**Extracted data**
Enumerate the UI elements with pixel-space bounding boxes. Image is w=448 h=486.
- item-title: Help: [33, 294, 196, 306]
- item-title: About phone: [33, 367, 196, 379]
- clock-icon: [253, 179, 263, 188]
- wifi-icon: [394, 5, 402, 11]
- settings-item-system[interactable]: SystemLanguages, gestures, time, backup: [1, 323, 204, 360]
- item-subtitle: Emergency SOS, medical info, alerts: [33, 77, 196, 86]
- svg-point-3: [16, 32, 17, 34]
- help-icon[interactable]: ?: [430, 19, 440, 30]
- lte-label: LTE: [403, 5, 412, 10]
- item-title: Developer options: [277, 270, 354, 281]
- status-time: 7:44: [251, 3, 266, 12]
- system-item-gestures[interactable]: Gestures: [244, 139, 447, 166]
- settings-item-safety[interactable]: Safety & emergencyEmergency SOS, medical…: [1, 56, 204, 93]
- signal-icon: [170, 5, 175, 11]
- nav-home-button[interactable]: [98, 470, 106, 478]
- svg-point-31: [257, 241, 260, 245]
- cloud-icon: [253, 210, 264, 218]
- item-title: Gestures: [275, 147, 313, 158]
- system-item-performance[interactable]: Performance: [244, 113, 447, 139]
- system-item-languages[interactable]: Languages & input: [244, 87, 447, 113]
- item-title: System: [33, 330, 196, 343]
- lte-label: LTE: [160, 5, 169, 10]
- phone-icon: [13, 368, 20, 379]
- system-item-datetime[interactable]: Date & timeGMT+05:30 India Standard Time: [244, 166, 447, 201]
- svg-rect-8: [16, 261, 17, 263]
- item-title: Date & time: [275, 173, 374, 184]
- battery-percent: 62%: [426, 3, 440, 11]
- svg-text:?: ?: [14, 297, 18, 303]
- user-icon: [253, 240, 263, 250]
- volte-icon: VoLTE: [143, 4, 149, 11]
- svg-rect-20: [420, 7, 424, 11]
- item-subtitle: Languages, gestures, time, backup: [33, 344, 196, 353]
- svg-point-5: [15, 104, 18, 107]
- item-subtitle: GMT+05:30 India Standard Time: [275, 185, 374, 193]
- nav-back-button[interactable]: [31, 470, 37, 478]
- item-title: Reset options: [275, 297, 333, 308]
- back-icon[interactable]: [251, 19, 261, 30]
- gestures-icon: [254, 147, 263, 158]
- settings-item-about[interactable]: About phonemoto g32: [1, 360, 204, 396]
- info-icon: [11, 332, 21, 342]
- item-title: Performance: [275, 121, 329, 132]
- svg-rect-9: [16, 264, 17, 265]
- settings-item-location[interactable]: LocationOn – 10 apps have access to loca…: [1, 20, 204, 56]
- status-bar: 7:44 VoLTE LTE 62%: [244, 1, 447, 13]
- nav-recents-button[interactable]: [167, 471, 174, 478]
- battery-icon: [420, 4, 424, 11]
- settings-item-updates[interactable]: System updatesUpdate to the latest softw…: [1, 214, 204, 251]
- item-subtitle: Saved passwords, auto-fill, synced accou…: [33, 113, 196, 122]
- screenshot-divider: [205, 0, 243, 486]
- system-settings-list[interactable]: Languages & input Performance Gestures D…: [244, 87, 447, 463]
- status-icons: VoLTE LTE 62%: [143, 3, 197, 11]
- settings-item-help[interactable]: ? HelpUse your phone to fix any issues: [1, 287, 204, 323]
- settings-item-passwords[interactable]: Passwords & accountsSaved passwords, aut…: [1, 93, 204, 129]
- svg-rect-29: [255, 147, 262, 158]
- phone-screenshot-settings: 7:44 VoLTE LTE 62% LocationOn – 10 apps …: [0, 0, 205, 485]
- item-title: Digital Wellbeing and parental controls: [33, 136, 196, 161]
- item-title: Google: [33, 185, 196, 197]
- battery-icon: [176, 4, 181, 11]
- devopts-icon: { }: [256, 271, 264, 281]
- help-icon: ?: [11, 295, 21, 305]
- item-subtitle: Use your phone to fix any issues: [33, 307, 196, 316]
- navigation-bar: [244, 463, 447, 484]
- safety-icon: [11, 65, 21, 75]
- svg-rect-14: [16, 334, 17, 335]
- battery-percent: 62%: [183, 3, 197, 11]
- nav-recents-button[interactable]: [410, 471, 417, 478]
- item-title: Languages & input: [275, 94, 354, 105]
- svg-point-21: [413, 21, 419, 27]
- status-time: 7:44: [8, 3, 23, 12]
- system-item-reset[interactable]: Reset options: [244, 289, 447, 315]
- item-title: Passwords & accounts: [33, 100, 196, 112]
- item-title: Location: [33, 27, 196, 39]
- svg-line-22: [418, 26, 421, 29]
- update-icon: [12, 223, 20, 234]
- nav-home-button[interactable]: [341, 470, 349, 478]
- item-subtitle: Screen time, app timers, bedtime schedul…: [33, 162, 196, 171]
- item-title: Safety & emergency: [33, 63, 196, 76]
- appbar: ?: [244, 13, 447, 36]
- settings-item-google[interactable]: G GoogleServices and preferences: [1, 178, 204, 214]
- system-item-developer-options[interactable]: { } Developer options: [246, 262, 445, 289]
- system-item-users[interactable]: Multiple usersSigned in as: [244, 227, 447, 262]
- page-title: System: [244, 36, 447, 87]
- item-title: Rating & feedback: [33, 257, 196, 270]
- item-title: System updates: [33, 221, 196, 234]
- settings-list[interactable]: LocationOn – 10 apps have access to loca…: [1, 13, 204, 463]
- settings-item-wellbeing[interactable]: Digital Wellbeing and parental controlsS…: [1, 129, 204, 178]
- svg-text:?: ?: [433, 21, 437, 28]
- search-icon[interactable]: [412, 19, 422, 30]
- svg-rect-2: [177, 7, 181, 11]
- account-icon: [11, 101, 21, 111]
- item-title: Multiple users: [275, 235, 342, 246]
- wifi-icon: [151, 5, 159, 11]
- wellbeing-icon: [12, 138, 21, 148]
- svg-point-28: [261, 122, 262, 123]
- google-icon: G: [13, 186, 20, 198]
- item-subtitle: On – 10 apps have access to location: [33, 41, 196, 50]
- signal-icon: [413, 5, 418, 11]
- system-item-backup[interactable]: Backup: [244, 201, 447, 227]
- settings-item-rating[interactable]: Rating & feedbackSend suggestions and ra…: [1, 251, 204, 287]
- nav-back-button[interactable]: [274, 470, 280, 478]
--
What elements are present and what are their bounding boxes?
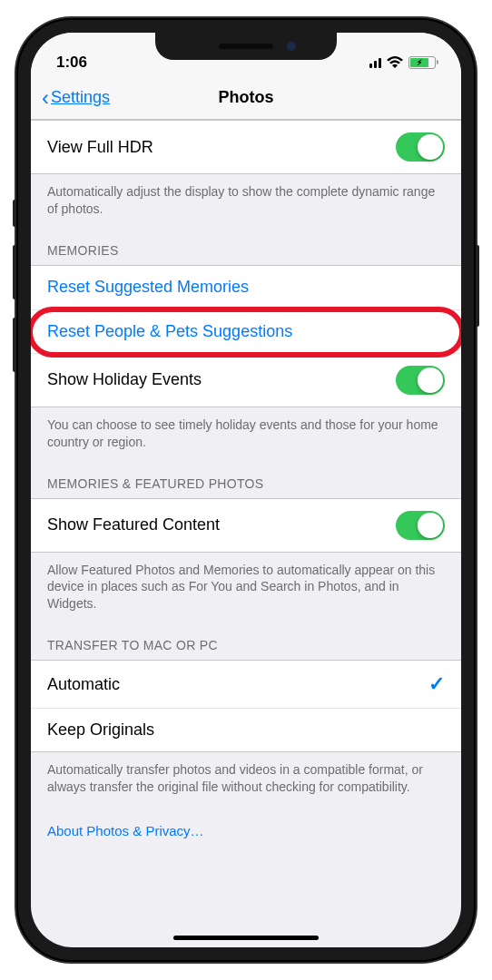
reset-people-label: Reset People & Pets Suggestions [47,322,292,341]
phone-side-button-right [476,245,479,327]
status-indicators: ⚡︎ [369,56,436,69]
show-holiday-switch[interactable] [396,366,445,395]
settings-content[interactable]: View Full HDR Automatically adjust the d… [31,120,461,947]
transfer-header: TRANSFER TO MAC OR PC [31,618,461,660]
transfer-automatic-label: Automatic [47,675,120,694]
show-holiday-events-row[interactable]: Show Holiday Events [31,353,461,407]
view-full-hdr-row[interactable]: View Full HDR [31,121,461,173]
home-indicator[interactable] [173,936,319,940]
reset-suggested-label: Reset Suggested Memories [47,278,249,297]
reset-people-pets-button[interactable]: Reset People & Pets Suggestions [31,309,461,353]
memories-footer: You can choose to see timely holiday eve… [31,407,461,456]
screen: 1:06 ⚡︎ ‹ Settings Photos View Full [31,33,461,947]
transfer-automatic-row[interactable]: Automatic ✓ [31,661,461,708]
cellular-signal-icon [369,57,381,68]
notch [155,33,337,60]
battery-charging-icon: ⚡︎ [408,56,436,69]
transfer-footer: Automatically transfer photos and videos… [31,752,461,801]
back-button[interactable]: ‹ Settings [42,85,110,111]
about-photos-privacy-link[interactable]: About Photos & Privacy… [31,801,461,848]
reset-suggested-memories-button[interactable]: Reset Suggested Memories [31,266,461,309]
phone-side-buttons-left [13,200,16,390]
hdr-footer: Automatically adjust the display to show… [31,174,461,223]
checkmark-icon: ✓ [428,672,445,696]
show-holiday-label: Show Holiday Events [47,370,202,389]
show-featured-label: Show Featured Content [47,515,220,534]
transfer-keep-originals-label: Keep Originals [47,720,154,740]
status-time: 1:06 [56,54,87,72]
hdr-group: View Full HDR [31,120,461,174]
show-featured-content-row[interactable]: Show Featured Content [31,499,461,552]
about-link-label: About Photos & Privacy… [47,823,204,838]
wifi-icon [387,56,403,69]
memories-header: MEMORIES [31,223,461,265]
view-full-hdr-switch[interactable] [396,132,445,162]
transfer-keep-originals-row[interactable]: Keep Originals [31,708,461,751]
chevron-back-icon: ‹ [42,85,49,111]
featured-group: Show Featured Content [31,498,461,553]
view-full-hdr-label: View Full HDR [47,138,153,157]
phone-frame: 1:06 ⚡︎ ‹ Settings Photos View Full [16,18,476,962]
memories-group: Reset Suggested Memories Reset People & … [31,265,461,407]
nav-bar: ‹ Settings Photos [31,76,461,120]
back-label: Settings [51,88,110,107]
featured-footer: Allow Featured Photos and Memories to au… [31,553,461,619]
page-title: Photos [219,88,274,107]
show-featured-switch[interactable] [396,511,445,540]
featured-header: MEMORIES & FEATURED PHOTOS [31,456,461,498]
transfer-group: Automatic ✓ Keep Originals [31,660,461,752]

**Your objective**
Say how many lines of these records hold the string "link", giving the number and no other words.

**Output for this exercise**
2